You only live Twice by Ian Fleming first edition 1964
London: Jonathan Cape, 1964
8vo., black cloth, japanese characters in gilt to upper board; lettered in silver to backstrip with publisher’s device to foot; wood-effect endpapers; in the classic Richard Chopping dust jacket (16s. net) featuring a poisonous toad grasping a dragonfly under the shelter of a pink chrysanthemum; pp. [xiv], 15-255, [i]; essentially a fine copy, some very minor toning to edges of jacket and shelf-wear to the lower panel the only defects.
First edition, first impression, first state. Binding A in black cloth.
The final book in Fleming’s ‘Blofeld Trilogy’, following Thunderball and On Her Majesty’s Secret Service. It features the usual descriptions of intelligence-gathering and code-breaking networks which Fleming himself was familiar with, having run covert operations during the war. In the Autumn of 1962 the author had travelled to Japan, adamant that his next novel would be set in the ‘Land of the Rising Sun’. During his time there, he kept a series of notebooks in which he jotted down observations about the people, culture, and phrases he encountered, as well as plot ideas for his upcoming work. The first manuscript appeared in 1963.

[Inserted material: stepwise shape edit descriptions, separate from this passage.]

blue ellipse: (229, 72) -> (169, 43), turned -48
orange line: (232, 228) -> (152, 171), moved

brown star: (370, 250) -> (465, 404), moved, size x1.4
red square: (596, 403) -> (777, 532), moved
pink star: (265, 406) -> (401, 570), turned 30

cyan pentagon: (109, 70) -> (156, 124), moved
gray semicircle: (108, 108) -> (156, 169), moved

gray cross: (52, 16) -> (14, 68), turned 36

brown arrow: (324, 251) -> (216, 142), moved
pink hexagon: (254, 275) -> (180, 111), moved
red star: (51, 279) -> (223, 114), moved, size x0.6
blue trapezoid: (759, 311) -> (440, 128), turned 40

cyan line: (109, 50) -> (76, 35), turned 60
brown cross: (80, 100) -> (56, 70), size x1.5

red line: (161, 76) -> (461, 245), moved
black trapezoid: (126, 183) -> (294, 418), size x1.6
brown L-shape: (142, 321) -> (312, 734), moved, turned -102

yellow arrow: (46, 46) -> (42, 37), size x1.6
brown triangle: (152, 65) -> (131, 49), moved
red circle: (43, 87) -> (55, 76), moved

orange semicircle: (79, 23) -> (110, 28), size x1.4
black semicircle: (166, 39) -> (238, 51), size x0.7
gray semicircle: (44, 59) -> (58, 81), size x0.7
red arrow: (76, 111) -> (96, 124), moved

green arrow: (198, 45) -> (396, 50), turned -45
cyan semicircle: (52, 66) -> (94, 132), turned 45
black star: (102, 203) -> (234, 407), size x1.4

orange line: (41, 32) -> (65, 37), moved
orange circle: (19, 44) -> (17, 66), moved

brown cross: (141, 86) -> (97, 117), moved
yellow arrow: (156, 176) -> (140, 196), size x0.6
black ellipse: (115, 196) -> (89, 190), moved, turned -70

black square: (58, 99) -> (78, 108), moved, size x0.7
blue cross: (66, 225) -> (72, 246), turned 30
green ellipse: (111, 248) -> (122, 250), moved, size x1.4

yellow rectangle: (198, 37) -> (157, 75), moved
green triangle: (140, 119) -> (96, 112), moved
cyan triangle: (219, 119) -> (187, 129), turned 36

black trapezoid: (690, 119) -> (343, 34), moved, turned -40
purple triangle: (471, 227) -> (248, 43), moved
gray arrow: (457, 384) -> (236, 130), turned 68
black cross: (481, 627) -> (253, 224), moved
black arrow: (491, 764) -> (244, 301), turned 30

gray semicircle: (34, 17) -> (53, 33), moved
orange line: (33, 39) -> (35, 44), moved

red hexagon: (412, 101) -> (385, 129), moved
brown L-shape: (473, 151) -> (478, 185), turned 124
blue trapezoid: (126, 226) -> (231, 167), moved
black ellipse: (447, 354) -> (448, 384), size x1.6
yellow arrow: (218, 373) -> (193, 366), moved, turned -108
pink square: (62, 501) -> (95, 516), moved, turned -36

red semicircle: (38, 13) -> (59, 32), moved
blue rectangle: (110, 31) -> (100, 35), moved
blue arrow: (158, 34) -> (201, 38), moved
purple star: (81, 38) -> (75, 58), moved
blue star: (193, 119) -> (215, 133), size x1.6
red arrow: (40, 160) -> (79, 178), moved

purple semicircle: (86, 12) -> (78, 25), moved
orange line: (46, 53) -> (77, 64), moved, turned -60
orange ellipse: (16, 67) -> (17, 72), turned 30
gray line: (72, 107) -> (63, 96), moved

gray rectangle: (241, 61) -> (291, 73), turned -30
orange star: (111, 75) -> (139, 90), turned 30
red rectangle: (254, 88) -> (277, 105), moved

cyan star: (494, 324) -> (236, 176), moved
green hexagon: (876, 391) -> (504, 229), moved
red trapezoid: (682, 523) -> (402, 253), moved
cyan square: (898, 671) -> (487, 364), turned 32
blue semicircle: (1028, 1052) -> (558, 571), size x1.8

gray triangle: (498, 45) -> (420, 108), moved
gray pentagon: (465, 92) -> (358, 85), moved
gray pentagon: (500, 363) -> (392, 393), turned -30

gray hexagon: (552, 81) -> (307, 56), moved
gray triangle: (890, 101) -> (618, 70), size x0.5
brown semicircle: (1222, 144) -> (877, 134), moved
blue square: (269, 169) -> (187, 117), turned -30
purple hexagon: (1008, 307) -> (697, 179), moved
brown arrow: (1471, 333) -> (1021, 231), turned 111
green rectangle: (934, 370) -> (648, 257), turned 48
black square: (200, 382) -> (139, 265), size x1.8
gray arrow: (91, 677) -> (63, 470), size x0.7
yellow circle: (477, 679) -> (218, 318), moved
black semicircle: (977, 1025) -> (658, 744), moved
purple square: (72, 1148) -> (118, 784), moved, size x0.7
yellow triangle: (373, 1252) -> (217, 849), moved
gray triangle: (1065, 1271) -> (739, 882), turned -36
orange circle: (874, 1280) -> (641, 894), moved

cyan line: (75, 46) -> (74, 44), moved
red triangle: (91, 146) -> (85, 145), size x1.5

You Only Live Twice was Fleming’s eleventh novel, and the last published within his lifetime. In 1967, it was adapted into the fifth film in the Eon Production series, featuring the best Bond, Sean Connery, in the title role. The screenplay was produced by Roald Dahl, who was a close friend of the author, but who took liberties with the plot - only a few elements of the novel, and a limited number of characters, survive from the original text.
A superior copy of this popular book in the James Bond series.